In October, the United States Centers for Disease Control and Prevention said that using e-cigarettes could be dangerous for teenagers, claiming that the tobacco free devices could act as a gateway to entice kids to start smoking. Now a new study reports that this is just not true as researchers discovered that e-cigs do not seem to entice teens to try smoking tobacco cigarettes at all.
According to the CDC, the number of middle school and high school students that reported trying e-cigarettes had more than doubled, increasing from 3.3 percent to 6.8 percent. Only 2.1 percent of students claimed to be using e-cigarettes currently and among those, more than three-quarters also reported using tobacco cigarettes.
Because some teens reported using both e-cigs and tobacco, many health analysts jumped to the conclusion that e-cigarettes could be creating a gateway to smoking. Some speculated that e-cigs could potentially lead more teenagers to nicotine addiction and a handful of officials used the argument to push the FDA for new e-cig regulations.
Now a new study is negating those speculations. The study began with a survey of 1,300 college students with an average participant age of 19 years old. Participants were questioned about the first tobacco products they had tried and about their current tobacco habits. Only 43 participants said that e-cigarettes were the first nicotine products they had tried. Of those 43 students, only one individual went on to smoke tobacco cigarettes.
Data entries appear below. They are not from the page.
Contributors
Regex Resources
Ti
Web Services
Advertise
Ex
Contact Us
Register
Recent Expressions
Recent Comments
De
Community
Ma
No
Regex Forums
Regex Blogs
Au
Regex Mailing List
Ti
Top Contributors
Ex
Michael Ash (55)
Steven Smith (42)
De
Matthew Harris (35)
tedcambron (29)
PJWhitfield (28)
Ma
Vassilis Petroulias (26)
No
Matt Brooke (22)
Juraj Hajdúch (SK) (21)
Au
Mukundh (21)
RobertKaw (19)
The majority of those 43 students were not currently using any form of tobacco or nicotine.
Researcher Theodore Wagener, an assistant professor of general and community pediatrics at the University of Oklahoma Health Sciences Center, was heavily involved in the research and later presented the results to the American Association for Cancer Research. In regards to whether e-cigarettes could be a gateway to tobacco use, he said, “It didn’t seem as though it really proved to be a gateway to anything.”
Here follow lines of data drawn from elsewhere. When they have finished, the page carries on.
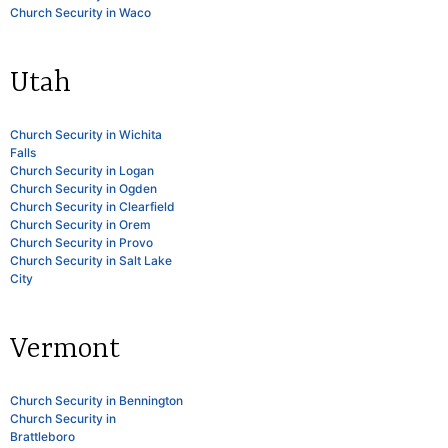
Church Security in Waco
Utah
Church Security in Wichita
Falls
Church Security in Logan
Church Security in Ogden
Church Security in Clearfield
Church Security in Orem
Church Security in Provo
Church Security in Salt Lake
City
Vermont
Church Security in Bennington
Church Security in
Brattleboro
Despite federal rules that block the sale of tobacco cigarettes to individuals under age 18, there is no current law regarding the legal age to purchase e-cigarettes. Currently, around half of states prohibit sales of electronic cigarettes to underage people. However, some have argued that the availability of e-cigarettes online is the most dangerous aspect of these products.
Scott Leischow from the cancer prevention and control program at the world renowned Mayo Clinic commented, “The use of these products is increasing dramatically… It seems like we’re in the midst of a national experiment.” Wagener agreed with those sentiments, but also insisted that most teenagers and adults that turn to e-cigarettes are doing so in an effort to stop smoking or reduce the risks associated with using tobacco. He went on to encourage parents to talk to kids about e-cigarettes and the risks involved.
“I think parents should be vigilant and talk to their kids and let them know that this is not a 100-percent safe product. It’s not water vapor. It’s nicotine. It has carcinogens in it… It might be less than regular cigarettes, but at the end of the day, they’re still putting something that has carcinogens and toxins into their system.”
While e-cigarettes are obviously not 100 percent risk-free, this study is very reassuring in showing that teenagers using e-cigarettes do not typically move on to become tobacco users.
How do you feel about teens using e-cigarettes? How should parents be handling this situation?